In the country, midwifery is exercised by traditional, autonomous and professional midwives. Traditional midwives are women with knowledge transmitted from generation to generation and who serve pregnant women mainly in rural and indigenous communities.
While professional midwives have academic training in nursing and obstetrics, or in medicine, and that combine their knowledge with a humanized approach to birth. While autonomous midwives are trained women and who obtained their knowledge either in courses or through other midwives, and who offer their accompaniment and care outside the health system.
Valdez expresses his discontent because in the NOM he also does not contemplate the attention of births at home, where midwives like her, exercise their work, for what she says, they have stayed without having the support of the authorities.
“It was a surprise because childbirth at home had a boom from the pandemic and the one that was not considered for this standard because it was very surprising because it is a valid work space and a birth option that many women are looking for and that was completely set aside,” he says.
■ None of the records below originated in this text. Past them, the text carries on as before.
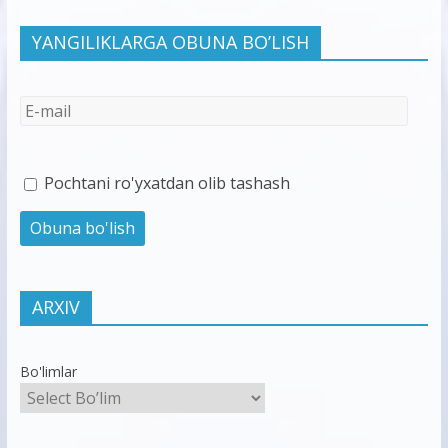
YANGILIKLARGA OBUNA BO’LISH
Pochtani ro'yxatdan olib tashash
ARXIV
Bo'limlar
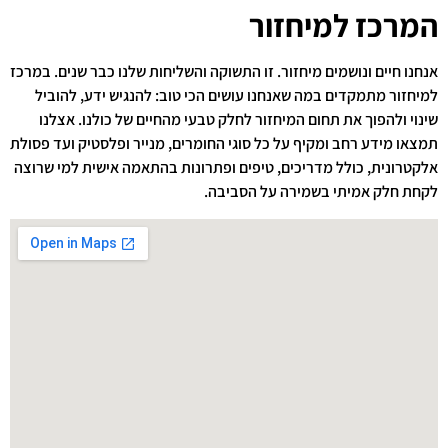
המרכז למיחזור
אנחנו חיים ונושמים מיחזור. זו התשוקה והשליחות שלנו כבר שנים. במרכז
למיחזור מתמקדים במה שאנחנו עושים הכי טוב: להנגיש ידע, להוביל
שינוי ולהפוך את תחום המיחזור לחלק טבעי מהחיים של כולנו. אצלנו
תמצאו מידע רחב ומקיף על כל סוגי החומרים, מנייר ופלסטיק ועד פסולת
אלקטרונית, כולל מדריכים, טיפים ופתרונות בהתאמה אישית למי שרוצה
לקחת חלק אמיתי בשמירה על הסביבה.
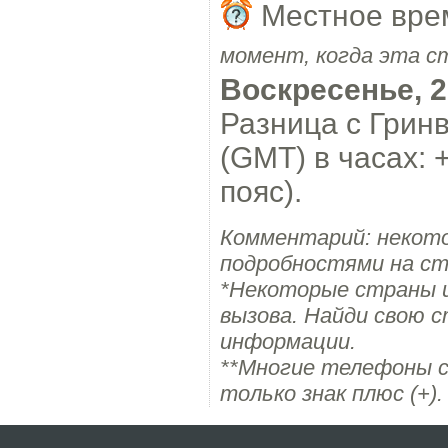
Местное вре
момент, когда эта с
Воскресенье, 2
Разница с Грин
(GMT) в часах: +
пояс).
Комментарий: некото
подробностями на ст
*Некоторые страны 
вызова. Найди свою с
информации.
**Многие телефоны с
только знак плюс (+).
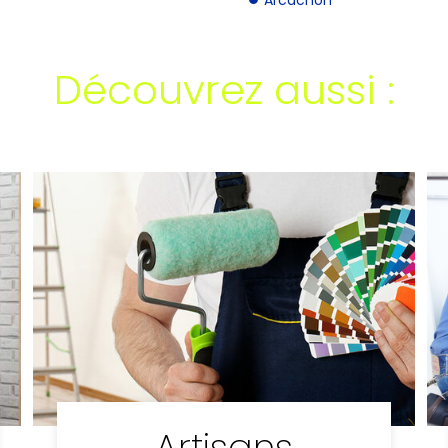
Découvrez aussi :
Artisans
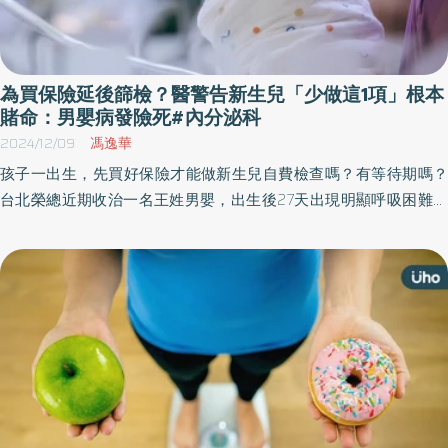
為買保險延後篩檢？醫警告新生兒「少做這1項」根本
賭命：男嬰病發險死#內分泌科
2024/12/09
馮逸華
孩子一出生，先買好保險才能做新生兒自費檢查嗎？有等待期嗎？
台北榮總近期收治一名王姓男嬰，出生後27天出現明顯呼吸困難症
狀，緊急就醫發現心臟肥大、肌肉酵素增高，高度懷疑為龐貝氏
症，需馬上插管治療，醫師詢問後才知道，爸媽原本預計嬰兒滿月
納保後，才進行新生兒篩檢自費項目，僅幾天之差導致王小弟無法
及時篩檢出龐貝氏症，險害孩子一生而悔不當初。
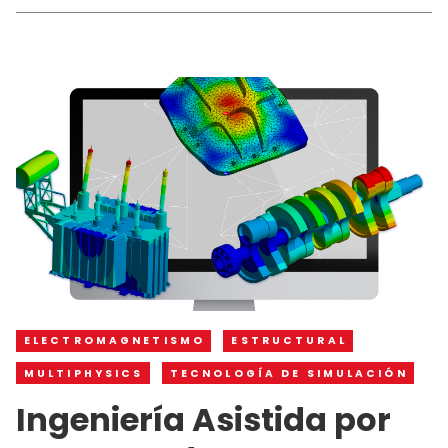
ELECTROMAGNETISMO
ESTRUCTURAL
MULTIPHYSICS
TECNOLOGÍA DE SIMULACIÓN
Ingeniería Asistida por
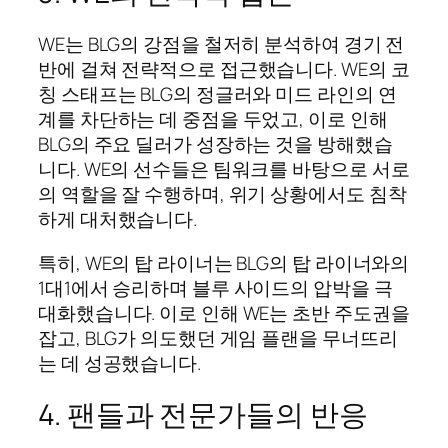
WE는 BLG의 강점을 철저히 분석하여 경기 전
반에 걸쳐 전략적으로 접근했습니다. WE의 코
칭 스태프는 BLG의 정글러와 미드 라인의 연
계를 차단하는 데 중점을 두었고, 이로 인해
BLG의 주요 딜러가 성장하는 것을 방해했습
니다. WE의 선수들은 팀워크를 바탕으로 서로
의 역할을 잘 수행하며, 위기 상황에서도 침착
하게 대처했습니다.
특히, WE의 탑 라이너는 BLG의 탑 라이너와의
1대1에서 승리하며 블루 사이드의 압박을 극
대화했습니다. 이로 인해 WE는 초반 주도권을
잡고, BLG가 의도했던 게임 플랜을 무너뜨리
는 데 성공했습니다.
4. 팬들과 전문가들의 반응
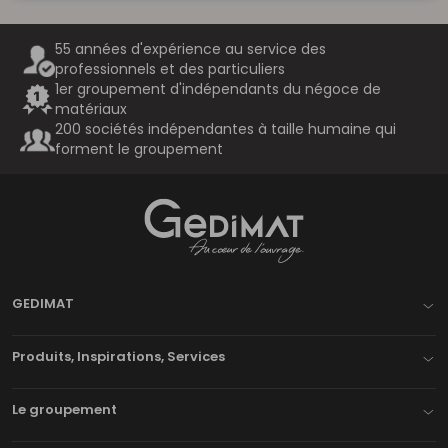
55 années d'expérience au service des
professionnels et des particuliers
1er groupement d'indépendants du négoce de
matériaux
200 sociétés indépendantes à taille humaine qui
forment le groupement
Gedimat
- AU COEUR DE L'OUVRAGE
GEDIMAT
Produits, Inspirations, Services
Le groupement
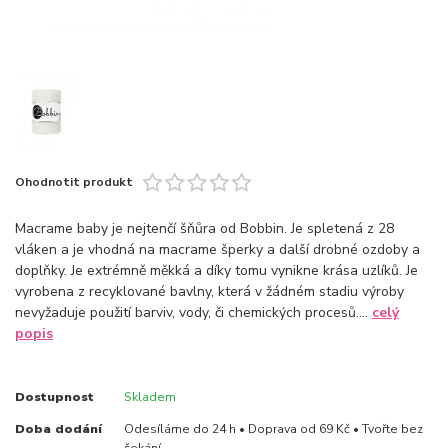
Ohodnotit produkt
Macrame baby je nejtenčí šňůra od Bobbin. Je spletená z 28
vláken a je vhodná na macrame šperky a další drobné ozdoby a
doplňky. Je extrémně měkká a díky tomu vynikne krása uzlíků. Je
vyrobena z recyklované bavlny, která v žádném stadiu výroby
nevyžaduje použití barviv, vody, či chemických procesů....
celý
popis
Dostupnost
Skladem
Doba dodání
Odesíláme do 24 h • Doprava od 69 Kč • Tvořte bez
čekání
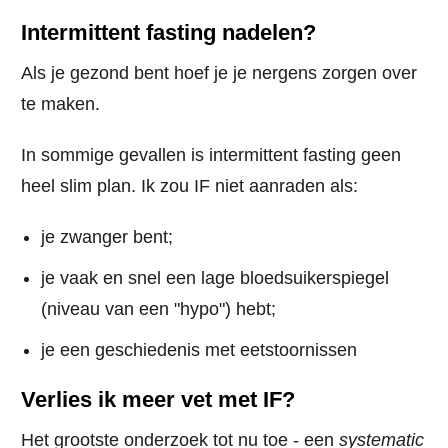
Intermittent fasting nadelen?
Als je gezond bent hoef je je nergens zorgen over
te maken.
In sommige gevallen is intermittent fasting geen
heel slim plan. Ik zou IF niet aanraden als:
je zwanger bent;
je vaak en snel een lage bloedsuikerspiegel
(niveau van een "hypo") hebt;
je een geschiedenis met eetstoornissen
Verlies ik meer vet met IF?
Het grootste onderzoek tot nu toe - een
systematic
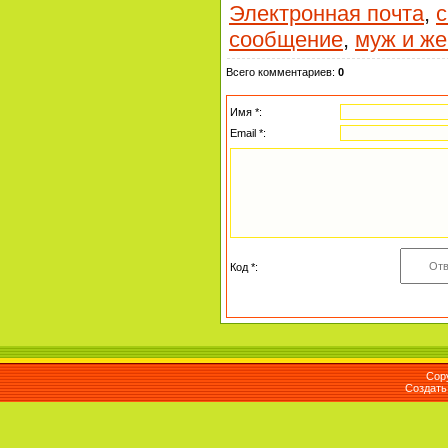
Электронная почта
,
с
сообщение
,
муж и же
Всего комментариев
:
0
Имя *:
Email *:
Код *:
Cop
Создат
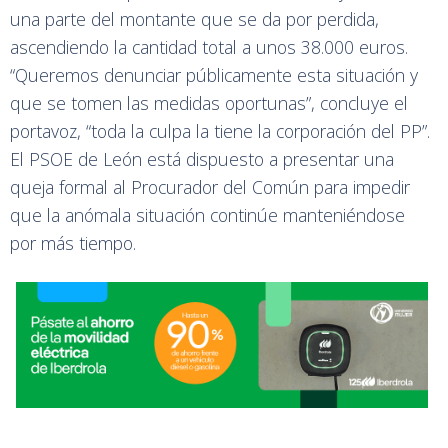
una parte del montante que se da por perdida,
ascendiendo la cantidad total a unos 38.000 euros.
“Queremos denunciar públicamente esta situación y
que se tomen las medidas oportunas”, concluye el
portavoz, “toda la culpa la tiene la corporación del PP”.
El PSOE de León está dispuesto a presentar una
queja formal al Procurador del Común para impedir
que la anómala situación continúe manteniéndose
por más tiempo.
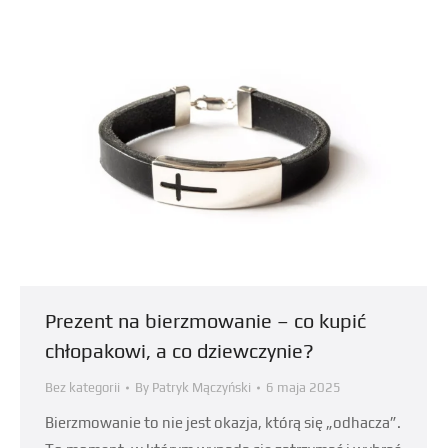
Prezent na bierzmowanie – co kupić
chłopakowi, a co dziewczynie?
Bez kategorii
By
Patryk Mączyński
6 maja 2025
Bierzmowanie to nie jest okazja, którą się „odhacza”.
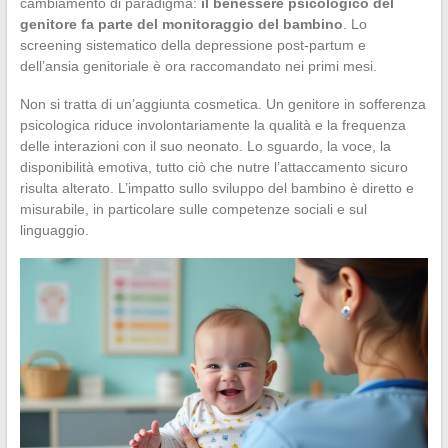
cambiamento di paradigma:
il benessere psicologico del
genitore fa parte del monitoraggio del bambino
. Lo
screening sistematico della depressione post-partum e
dell’ansia genitoriale è ora raccomandato nei primi mesi.
Non si tratta di un’aggiunta cosmetica. Un genitore in sofferenza
psicologica riduce involontariamente la qualità e la frequenza
delle interazioni con il suo neonato. Lo sguardo, la voce, la
disponibilità emotiva, tutto ciò che nutre l’attaccamento sicuro
risulta alterato. L’impatto sullo sviluppo del bambino è diretto e
misurabile, in particolare sulle competenze sociali e sul
linguaggio.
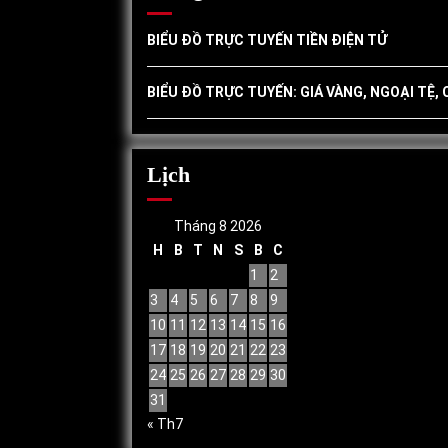
BIỂU ĐỒ TRỰC TUYẾN TIỀN ĐIỆN TỬ
BIỂU ĐỒ TRỰC TUYẾN: GIÁ VÀNG, NGOẠI TỆ,
Lịch
Tháng 8 2026
H
B
T
N
S
B
C
1
2
3
4
5
6
7
8
9
10
11
12
13
14
15
16
17
18
19
20
21
22
23
24
25
26
27
28
29
30
31
« Th7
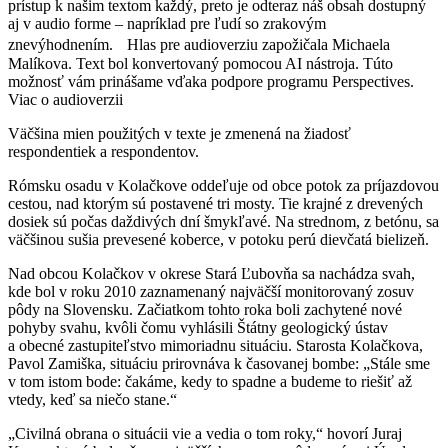
prístup k našim textom každý, preto je odteraz náš obsah dostupný
aj v audio forme – napríklad pre ľudí so zrakovým
znevýhodnením. Hlas pre audioverziu zapožičala Michaela
Malíkova. Text bol konvertovaný pomocou AI nástroja. Túto
možnosť vám prinášame vďaka podpore programu Perspectives.
Viac o audioverzii
Väčšina mien použitých v texte je zmenená na žiadosť
respondentiek a respondentov.
Rómsku osadu v Kolačkove oddeľuje od obce potok za príjazdovou
cestou, nad ktorým sú postavené tri mosty. Tie krajné z drevených
dosiek sú počas daždivých dní šmykľavé. Na strednom, z betónu, sa
väčšinou sušia prevesené koberce, v potoku perú dievčatá bielizeň.
Nad obcou Kolačkov v okrese Stará Ľubovňa sa nachádza svah,
kde bol v roku 2010 zaznamenaný najväčší monitorovaný zosuv
pôdy na Slovensku. Začiatkom tohto roka boli zachytené nové
pohyby svahu, kvôli čomu vyhlásili Štátny geologický ústav
a obecné zastupiteľstvo mimoriadnu situáciu. Starosta Kolačkova,
Pavol Zamiška, situáciu prirovnáva k časovanej bombe: „Stále sme
v tom istom bode: čakáme, kedy to spadne a budeme to riešiť až
vtedy, keď sa niečo stane.“
„Civilná obrana o situácii vie a vedia o tom roky,“ hovorí Juraj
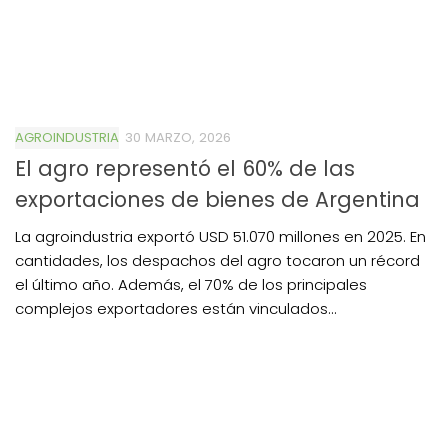
AGROINDUSTRIA
30 MARZO, 2026
El agro representó el 60% de las
exportaciones de bienes de Argentina
La agroindustria exportó USD 51.070 millones en 2025. En
cantidades, los despachos del agro tocaron un récord
el último año. Además, el 70% de los principales
complejos exportadores están vinculados...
That was precisely the case of Gabriela, who for fear of a caesarean section and anesthesia led her to look for a gynecologist-partner to prioritize vaginal births. She had her first child in a hospital and years later, with that same midwife, the support of a neonatologist and a doula – professional who accompanied her during pregnancy and childbirth, giving her emotional containment – could realize her second childbirth at home, without there were greater complications.
She points out that this experience kept her away from unnecessary caesarean sections and obstetric violence. According to INEGI, between 2016 and 2021, 7.8 million women between 15 and 49 who had a birth or caesarean section in public or private hospitals reported having lived some kind of violence.
Among the benefits of prying, the rapid physical recovery is raised after childbirth, because invasive procedures are not used that can alter their physical and mental health, and the most economical, satisfactory and safe alternative for women and their families, with humanized and respected models at the first levels of attention and within reach of the most vulnerable populations.